*Task brief*: Lines to restate from the data below: from the one containing "ve Turizm Bakanı Mehmet Ersoy" to the one containing "turizmi yeni bir", both included. Give them again exactly, and only them.

### Data supplied

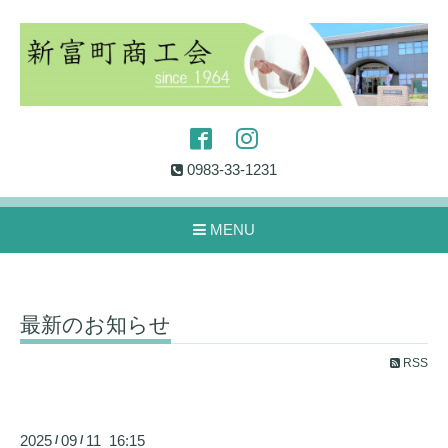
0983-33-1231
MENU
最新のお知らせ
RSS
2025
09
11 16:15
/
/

######
### Data supplied

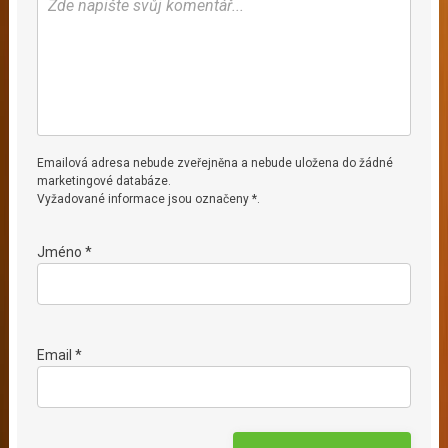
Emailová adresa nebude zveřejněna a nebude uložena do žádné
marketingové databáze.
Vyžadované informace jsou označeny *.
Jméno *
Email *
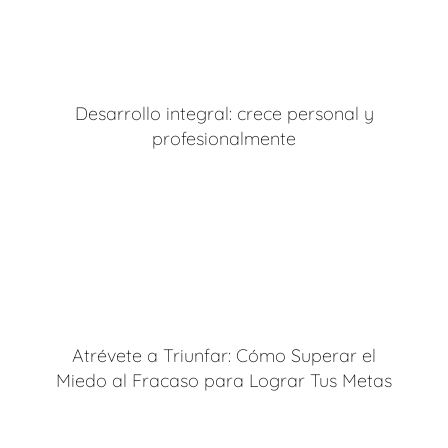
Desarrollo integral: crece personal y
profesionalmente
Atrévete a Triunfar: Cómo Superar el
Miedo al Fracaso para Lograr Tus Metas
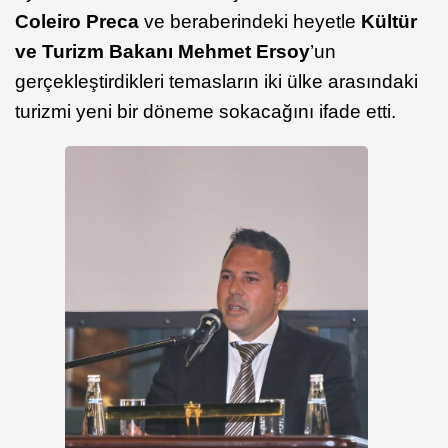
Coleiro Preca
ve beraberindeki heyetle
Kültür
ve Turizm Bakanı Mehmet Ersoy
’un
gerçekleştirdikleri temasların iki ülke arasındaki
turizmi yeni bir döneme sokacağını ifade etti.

######

*Task answer*:
ve Turizm Bakanı Mehmet Ersoy
’un
gerçekleştirdikleri temasların iki ülke arasındaki
turizmi yeni bir döneme sokacağını ifade etti.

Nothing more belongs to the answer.